An exact transcription of every record below is required, with the pictures left out.

::: Entries supplied

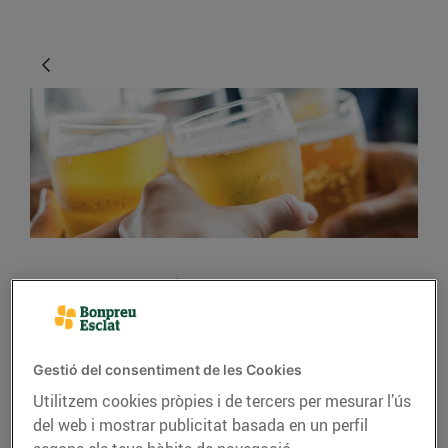
CONSELLS I HÀBITS SALUDABLES
Els secrets per gaudir
d’una bona cervesa
Gestió del consentiment de les Cookies
Utilitzem cookies pròpies i de tercers per mesurar l’ús
01/de març/2019
del web i mostrar publicitat basada en un perfil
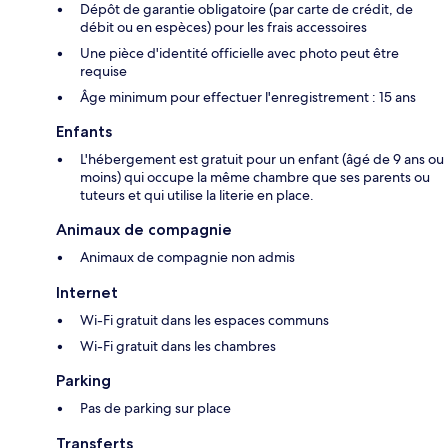
Dépôt de garantie obligatoire (par carte de crédit, de
débit ou en espèces) pour les frais accessoires
Une pièce d'identité officielle avec photo peut être
requise
Âge minimum pour effectuer l'enregistrement : 15 ans
Enfants
L'hébergement est gratuit pour un enfant (âgé de 9 ans ou
moins) qui occupe la même chambre que ses parents ou
tuteurs et qui utilise la literie en place.
Animaux de compagnie
Animaux de compagnie non admis
Internet
Wi-Fi gratuit dans les espaces communs
Wi-Fi gratuit dans les chambres
Parking
Pas de parking sur place
Transferts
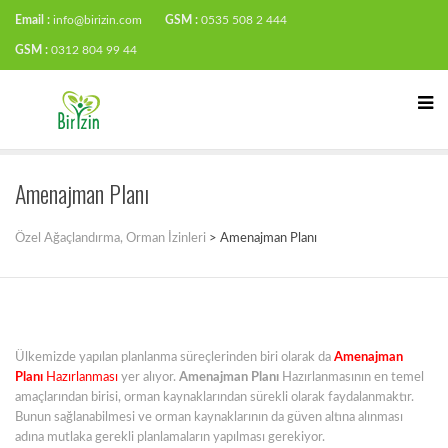
Email :
info@birizin.com
GSM :
0535 508 2 444
GSM :
0312 804 99 44
Amenajman Planı
Özel Ağaçlandırma, Orman İzinleri
>
Amenajman Planı
Ülkemizde yapılan planlanma süreçlerinden biri olarak da
Amenajman
Planı
Hazırlanması
yer alıyor.
Amenajman Planı
Hazırlanmasının en temel
amaçlarından birisi, orman kaynaklarından sürekli olarak faydalanmaktır.
Bunun sağlanabilmesi ve orman kaynaklarının da güven altına alınması
adına mutlaka gerekli planlamaların yapılması gerekiyor.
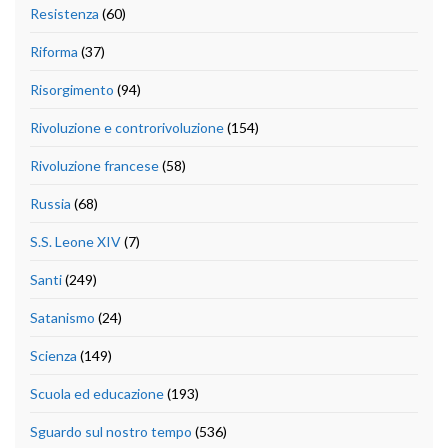
Resistenza
(60)
Riforma
(37)
Risorgimento
(94)
Rivoluzione e controrivoluzione
(154)
Rivoluzione francese
(58)
Russia
(68)
S.S. Leone XIV
(7)
Santi
(249)
Satanismo
(24)
Scienza
(149)
Scuola ed educazione
(193)
Sguardo sul nostro tempo
(536)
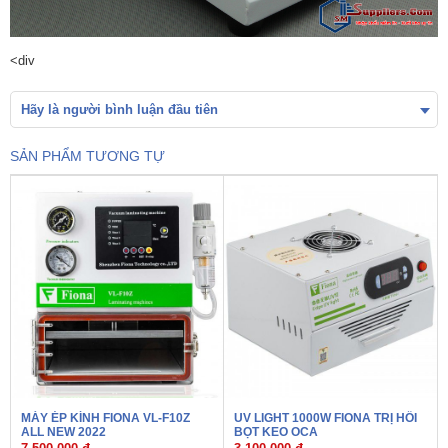
<div
Hãy là người bình luận đầu tiên
SẢN PHẨM TƯƠNG TỰ
MÁY ÉP KÍNH FIONA VL-F10Z
UV LIGHT 1000W FIONA TRỊ HỒI
ALL NEW 2022
BỌT KEO OCA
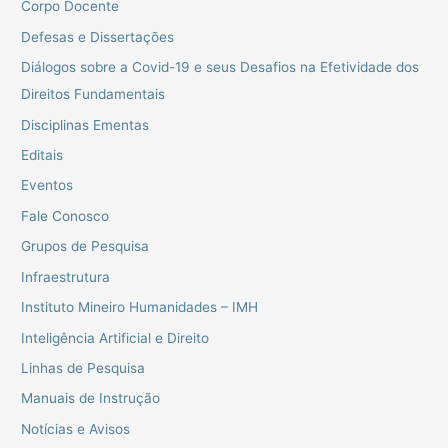
Corpo Docente
Defesas e Dissertações
Diálogos sobre a Covid-19 e seus Desafios na Efetividade dos
Direitos Fundamentais
Disciplinas Ementas
Editais
Eventos
Fale Conosco
Grupos de Pesquisa
Infraestrutura
Instituto Mineiro Humanidades – IMH
Inteligência Artificial e Direito
Linhas de Pesquisa
Manuais de Instrução
Notícias e Avisos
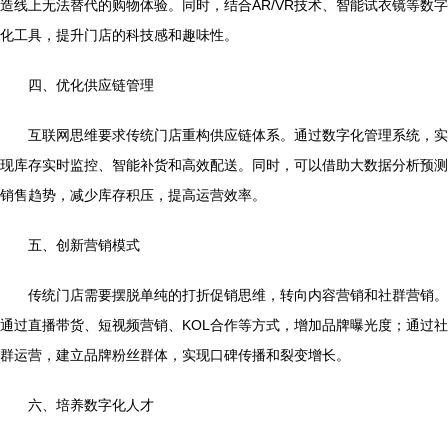
造线上无法替代的购物体验。同时，结合AR/VR技术、智能试衣镜等数字
化工具，提升门店的科技感和趣味性。
四、优化供应链管理
互联网思维要求传统门店重构供应链体系。通过数字化管理系统，实
现库存实时监控、智能补货和高效配送。同时，可以借助大数据分析预测
销售趋势，减少库存积压，提高运营效率。
五、创新营销模式
传统门店需要摆脱单纯的打折促销思维，转向内容营销和社群营销。
通过直播带货、短视频营销、KOL合作等方式，增加品牌曝光度；通过社
群运营，建立品牌粉丝群体，实现口碑传播和裂变增长。
六、培养数字化人才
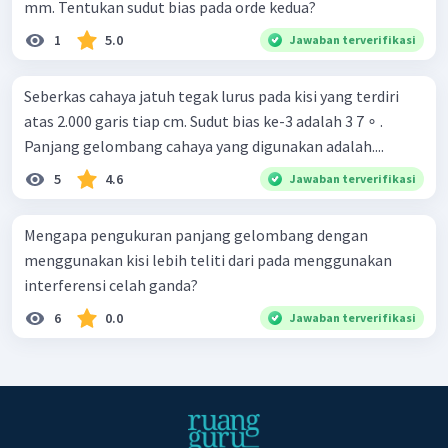
mm. Tentukan sudut bias pada orde kedua?
1
5.0
Jawaban terverifikasi
Seberkas cahaya jatuh tegak lurus pada kisi yang terdiri
atas 2.000 garis tiap cm. Sudut bias ke-3 adalah 3 7 ∘ .
Panjang gelombang cahaya yang digunakan adalah....
5
4.6
Jawaban terverifikasi
Mengapa pengukuran panjang gelombang dengan
menggunakan kisi lebih teliti dari pada menggunakan
interferensi celah ganda?
6
0.0
Jawaban terverifikasi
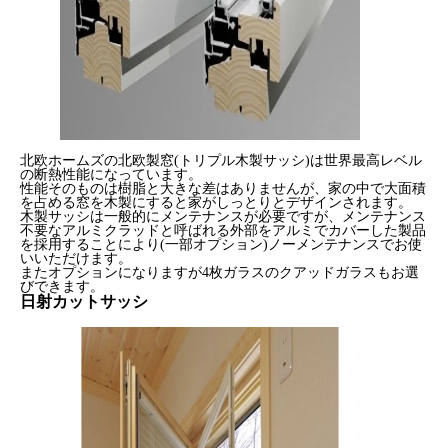
北欧ホームズの北欧製窓(トリプル木製サッシ)は世界最高レベル
の断熱性能になっています。
性能そのものは樹脂と大きな差はありませんが、家の中で大面積
を占める窓を木製にすると家がしっとりとデザインされます。
木製サッシは一般的にメンテナンスが必要ですが、メンテナンス
不要なアルミクラッドと呼ばれる外部をアルミでカバーした製品
を採用することにより(一部オプション)ノーメンテナンスでお使
いいただけます。
またオプションになりますが4枚ガラスのクアッドガラスもお選
びできます。
日射カットサッシ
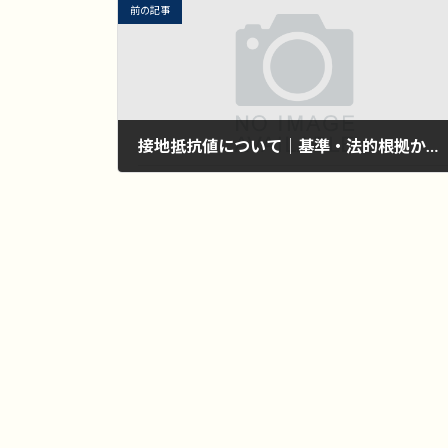
前の記事
接地抵抗値について｜基準・法的根拠から種類別の違いまで
2025年8月11日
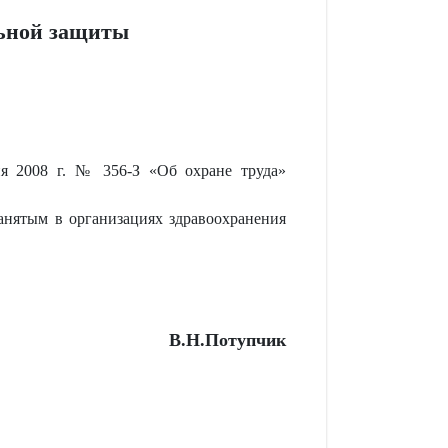
льной защиты
я 2008 г. № 356-З «Об охране труда»
анятым в организациях здравоохранения
В.Н.Потупчик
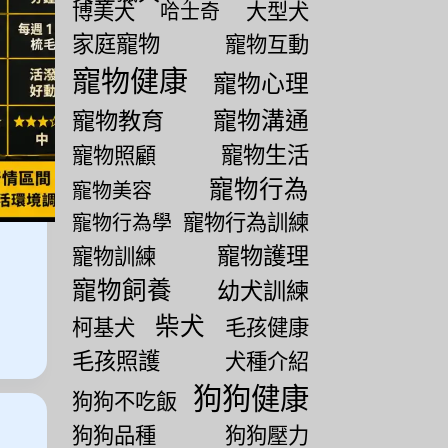
博美犬
大型犬
哈士奇
家庭寵物
寵物互動
寵物健康
寵物心理
寵物教育
寵物溝通
寵物生活
寵物照顧
寵物行為
寵物美容
寵物行為訓練
寵物行為學
寵物護理
寵物訓練
寵物飼養
幼犬訓練
柴犬
柯基犬
毛孩健康
毛孩照護
犬種介紹
狗狗健康
狗狗不吃飯
狗狗品種
狗狗壓力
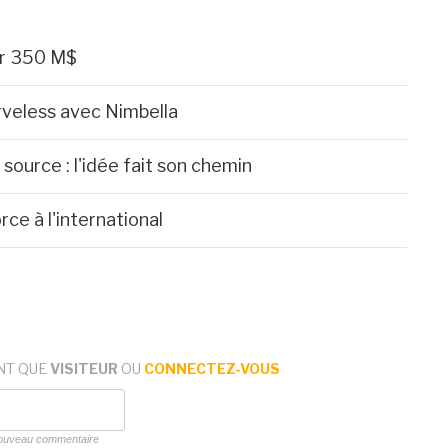
ur 350 M$
rveless avec Nimbella
source : l'idée fait son chemin
ce à l'international
NT QUE
VISITEUR
OU
CONNECTEZ-VOUS
 nouveau commentaire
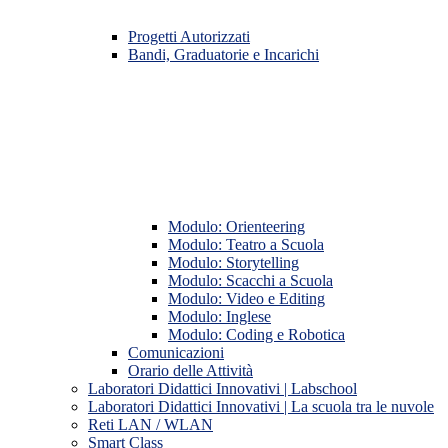
Progetti Autorizzati
Bandi, Graduatorie e Incarichi
Modulo: Orienteering
Modulo: Teatro a Scuola
Modulo: Storytelling
Modulo: Scacchi a Scuola
Modulo: Video e Editing
Modulo: Inglese
Modulo: Coding e Robotica
Comunicazioni
Orario delle Attività
Laboratori Didattici Innovativi | Labschool
Laboratori Didattici Innovativi | La scuola tra le nuvole
Reti LAN / WLAN
Smart Class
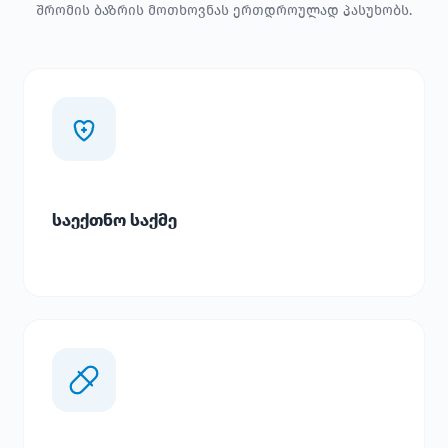
შრომის ბაზრის მოთხოვნას ერთდროულად პასუხობს.
საექთნო საქმე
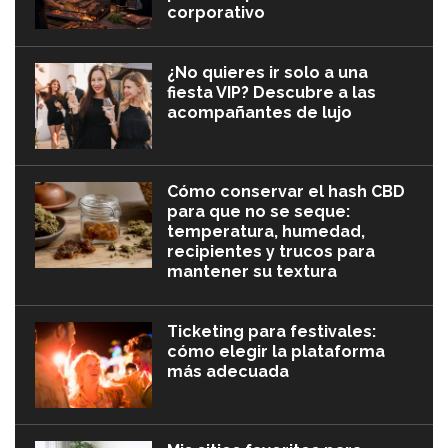
corporativo
¿No quieres ir solo a una
fiesta VIP? Descubre a las
acompañantes de lujo
Cómo conservar el hash CBD
para que no se seque:
temperatura, humedad,
recipientes y trucos para
mantener su textura
Ticketing para festivales:
cómo elegir la plataforma
más adecuada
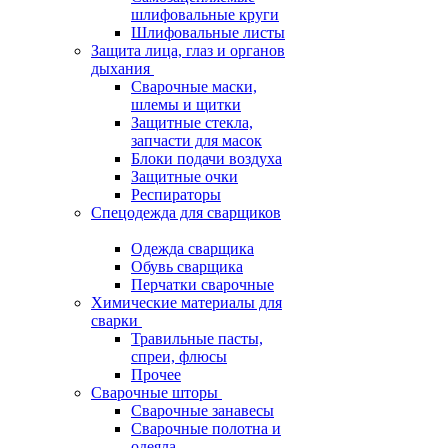
шлифовальные круги
Шлифовальные листы
Защита лица, глаз и органов
дыхания
Сварочные маски,
шлемы и щитки
Защитные стекла,
запчасти для масок
Блоки подачи воздуха
Защитные очки
Респираторы
Спецодежда для сварщиков
Одежда сварщика
Обувь сварщика
Перчатки сварочные
Химические материалы для
сварки
Травильные пасты,
спреи, флюсы
Прочее
Сварочные шторы
Сварочные занавесы
Сварочные полотна и
одеяла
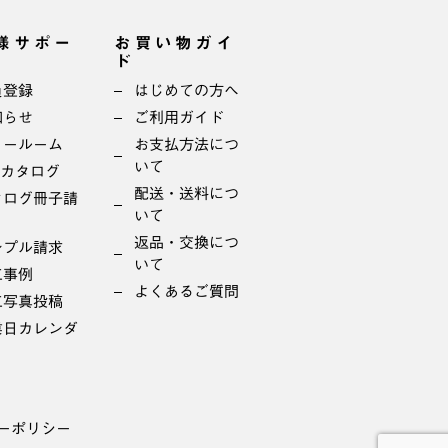
様サポー
お買い物ガイ
ド
員登録
はじめての方へ
知らせ
ご利用ガイド
ョールーム
お支払方法につ
いて
bカタログ
配送・送料につ
タログ冊子請
いて
返品・交換につ
ンプル請求
いて
工事例
よくあるご質問
工写真投稿
業日カレンダ
ーポリシー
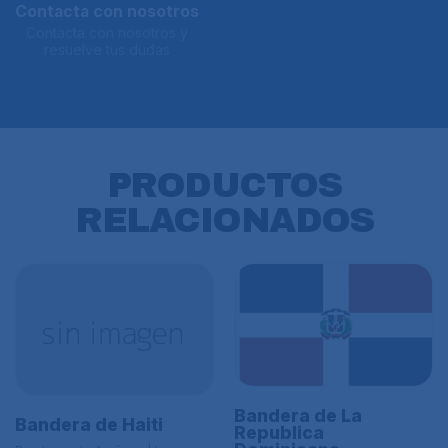
Contacta con nosotros
Contacta con nosotros y
resuelve tus dudas
PRODUCTOS
RELACIONADOS
Bandera de La
Bandera de Haiti
Republica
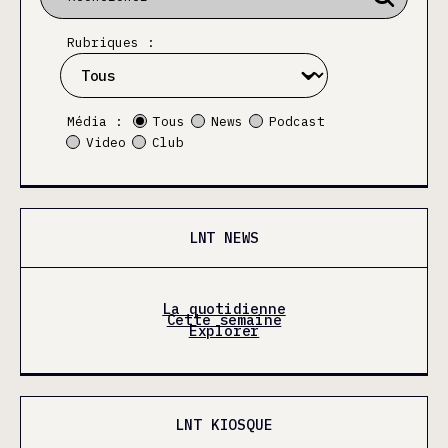
Rubriques :
Média :
Tous
News
Podcast
Video
Club
LNT NEWS
La quotidienne
Cette semaine
Explorer
LNT KIOSQUE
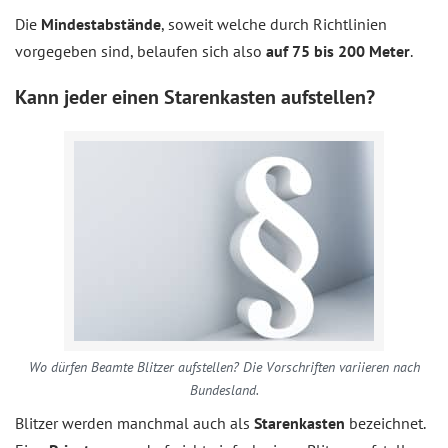
Die
Mindestabstände
, soweit welche durch Richtlinien
vorgegeben sind, belaufen sich also
auf 75 bis 200 Meter
.
Kann jeder einen Starenkasten aufstellen?
Wo dürfen Beamte Blitzer aufstellen? Die Vorschriften variieren nach
Bundesland.
Blitzer werden manchmal auch als
Starenkasten
bezeichnet.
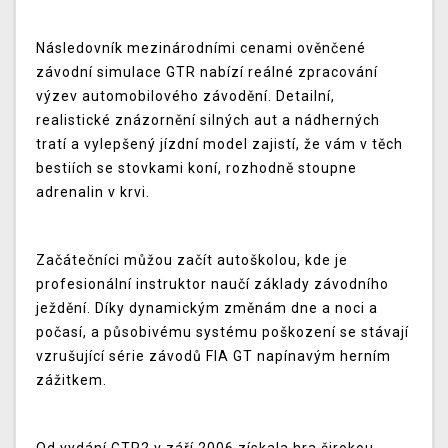
Následovník mezinárodními cenami ověnčené
závodní simulace GTR nabízí reálné zpracování
výzev automobilového závodění. Detailní,
realistické znázornění silných aut a nádherných
tratí a vylepšený jízdní model zajistí, že vám v těch
bestiích se stovkami koní, rozhodně stoupne
adrenalin v krvi.
Začátečníci můžou začít autoškolou, kde je
profesionální instruktor naučí základy závodního
ježdění. Díky dynamickým změnám dne a noci a
počasí, a působivému systému poškození se stávají
vzrušující série závodů FIA GT napínavým herním
zážitkem.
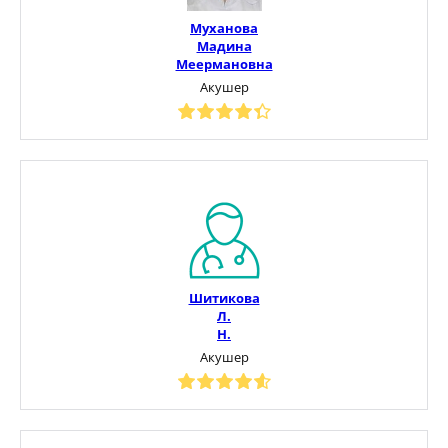
Муханова
Мадина
Меермановна
Акушер
Шитикова
Л.
Н.
Акушер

::::::

# Exercise result:
CONSELLS I HÀBITS SALUDABLES
Els secrets per gaudir
d’una bona cervesa
Gestió del consentiment de les Cookies
Utilitzem cookies pròpies i de tercers per mesurar l’ús
01/de març/2019
del web i mostrar publicitat basada en un perfil
Dépôt de garantie obligatoire (par carte de crédit, de
débit ou en espèces) pour les frais accessoires
Une pièce d'identité officielle avec photo peut être
requise
Âge minimum pour effectuer l'enregistrement : 15 ans
Enfants
L'hébergement est gratuit pour un enfant (âgé de 9 ans ou
moins) qui occupe la même chambre que ses parents ou
tuteurs et qui utilise la literie en place.
Animaux de compagnie
Animaux de compagnie non admis
Internet
Wi-Fi gratuit dans les espaces communs
Wi-Fi gratuit dans les chambres
Parking
Pas de parking sur place
Transferts
Email :
info@birizin.com
GSM :
0535 508 2 444
GSM :
0312 804 99 44
Amenajman Planı
Özel Ağaçlandırma, Orman İzinleri
>
Amenajman Planı
Ülkemizde yapılan planlanma süreçlerinden biri olarak da
Amenajman
Planı
Hazırlanması
yer alıyor.
Amenajman Planı
Hazırlanmasının en temel
amaçlarından birisi, orman kaynaklarından sürekli olarak faydalanmaktır.
Bunun sağlanabilmesi ve orman kaynaklarının da güven altına alınması
adına mutlaka gerekli planlamaların yapılması gerekiyor.
Resistenza
(60)
Riforma
(37)
Risorgimento
(94)
Rivoluzione e controrivoluzione
(154)
Rivoluzione francese
(58)
Russia
(68)
S.S. Leone XIV
(7)
Santi
(249)
Satanismo
(24)
Scienza
(149)
Scuola ed educazione
(193)
Sguardo sul nostro tempo
(536)
<div
Hãy là người bình luận đầu tiên
SẢN PHẨM TƯƠNG TỰ
MÁY ÉP KÍNH FIONA VL-F10Z
UV LIGHT 1000W FIONA TRỊ HỒI
ALL NEW 2022
BỌT KEO OCA
Corpo Docente
Defesas e Dissertações
Diálogos sobre a Covid-19 e seus Desafios na Efetividade dos
Direitos Fundamentais
Disciplinas Ementas
Editais
Eventos
Fale Conosco
Grupos de Pesquisa
Infraestrutura
Instituto Mineiro Humanidades – IMH
Inteligência Artificial e Direito
Linhas de Pesquisa
Manuais de Instrução
Notícias e Avisos
造线上无法替代的购物体验。同时，结合AR/VR技术、智能试衣镜等数字
化工具，提升门店的科技感和趣味性。
四、优化供应链管理
互联网思维要求传统门店重构供应链体系。通过数字化管理系统，实
现库存实时监控、智能补货和高效配送。同时，可以借助大数据分析预测
销售趋势，减少库存积压，提高运营效率。
五、创新营销模式
传统门店需要摆脱单纯的打折促销思维，转向内容营销和社群营销。
通过直播带货、短视频营销、KOL合作等方式，增加品牌曝光度；通过社
群运营，建立品牌粉丝群体，实现口碑传播和裂变增长。
六、培养数字化人才
mm. Tentukan sudut bias pada orde kedua?
1
5.0
Jawaban terverifikasi
Seberkas cahaya jatuh tegak lurus pada kisi yang terdiri
atas 2.000 garis tiap cm. Sudut bias ke-3 adalah 3 7 ∘ .
Panjang gelombang cahaya yang digunakan adalah....
5
4.6
Jawaban terverifikasi
Mengapa pengukuran panjang gelombang dengan
menggunakan kisi lebih teliti dari pada menggunakan
interferensi celah ganda?
6
0.0
Jawaban terverifikasi
北欧ホームズの北欧製窓(トリプル木製サッシ)は世界最高レベル
の断熱性能になっています。
性能そのものは樹脂と大きな差はありませんが、家の中で大面積
を占める窓を木製にすると家がしっとりとデザインされます。
木製サッシは一般的にメンテナンスが必要ですが、メンテナンス
不要なアルミクラッドと呼ばれる外部をアルミでカバーした製品
を採用することにより(一部オプション)ノーメンテナンスでお使
いいただけます。
またオプションになりますが4枚ガラスのクアッドガラスもお選
びできます。
日射カットサッシ
前の記事
接地抵抗値について｜基準・法的根拠から種類別の違いまで
2025年8月11日
льной защиты
я 2008 г. № 356-З «Об охране труда»
анятым в организациях здравоохранения
В.Н.Потупчик
博美犬
大型犬
哈士奇
家庭寵物
寵物互動
寵物健康
寵物心理
寵物教育
寵物溝通
寵物生活
寵物照顧
寵物行為
寵物美容
寵物行為訓練
寵物行為學
寵物護理
寵物訓練
寵物飼養
幼犬訓練
柴犬
柯基犬
毛孩健康
毛孩照護
犬種介紹
狗狗健康
狗狗不吃飯
狗狗品種
狗狗壓力
ur 350 M$
rveless avec Nimbella
source : l'idée fait son chemin
ce à l'international
NT QUE
VISITEUR
OU
CONNECTEZ-VOUS
 nouveau commentaire
Progetti Autorizzati
Bandi, Graduatorie e Incarichi
Modulo: Orienteering
Modulo: Teatro a Scuola
Modulo: Storytelling
Modulo: Scacchi a Scuola
Modulo: Video e Editing
Modulo: Inglese
Modulo: Coding e Robotica
Comunicazioni
Orario delle Attività
Laboratori Didattici Innovativi | Labschool
Laboratori Didattici Innovativi | La scuola tra le nuvole
Reti LAN / WLAN
Smart Class
შრომის ბაზრის მოთხოვნას ერთდროულად პასუხობს.
საექთნო საქმე
corporativo
¿No quieres ir solo a una
fiesta VIP? Descubre a las
acompañantes de lujo
Cómo conservar el hash CBD
para que no se seque:
temperatura, humedad,
recipientes y trucos para
mantener su textura
Ticketing para festivales:
cómo elegir la plataforma
más adecuada
шлифовальные круги
Шлифовальные листы
Защита лица, глаз и органов
дыхания
Сварочные маски,
шлемы и щитки
Защитные стекла,
запчасти для масок
Блоки подачи воздуха
Защитные очки
Респираторы
Спецодежда для сварщиков
Одежда сварщика
Обувь сварщика
Перчатки сварочные
Химические материалы для
сварки
Травильные пасты,
спреи, флюсы
Прочее
Сварочные шторы
Сварочные занавесы
Сварочные полотна и
одеяла
様サポー
お買い物ガイ
ド
員登録
はじめての方へ
知らせ
ご利用ガイド
ョールーム
お支払方法につ
いて
bカタログ
配送・送料につ
タログ冊子請
いて
返品・交換につ
ンプル請求
いて
工事例
よくあるご質問
工写真投稿
業日カレンダ
ーポリシー
Contacta con nosotros
Contacta con nosotros y
resuelve tus dudas
PRODUCTOS
RELACIONADOS
Bandera de La
Bandera de Haiti
Republica
Rubriques :
Média :
Tous
News
Podcast
Video
Club
LNT NEWS
La quotidienne
Cette semaine
Explorer
LNT KIOSQUE
Die
Mindestabstände
, soweit welche durch Richtlinien
vorgegeben sind, belaufen sich also
auf 75 bis 200 Meter
.
Kann jeder einen Starenkasten aufstellen?
Wo dürfen Beamte Blitzer aufstellen? Die Vorschriften variieren nach
Bundesland.
Blitzer werden manchmal auch als
Starenkasten
bezeichnet.
Následovník mezinárodními cenami ověnčené
závodní simulace GTR nabízí reálné zpracování
výzev automobilového závodění. Detailní,
realistické znázornění silných aut a nádherných
tratí a vylepšený jízdní model zajistí, že vám v těch
bestiích se stovkami koní, rozhodně stoupne
adrenalin v krvi.
Začátečníci můžou začít autoškolou, kde je
profesionální instruktor naučí základy závodního
ježdění. Díky dynamickým změnám dne a noci a
počasí, a působivému systému poškození se stávají
vzrušující série závodů FIA GT napínavým herním
zážitkem.
Муханова
Мадина
Меермановна
Акушер
Шитикова
Л.
Н.
Акушер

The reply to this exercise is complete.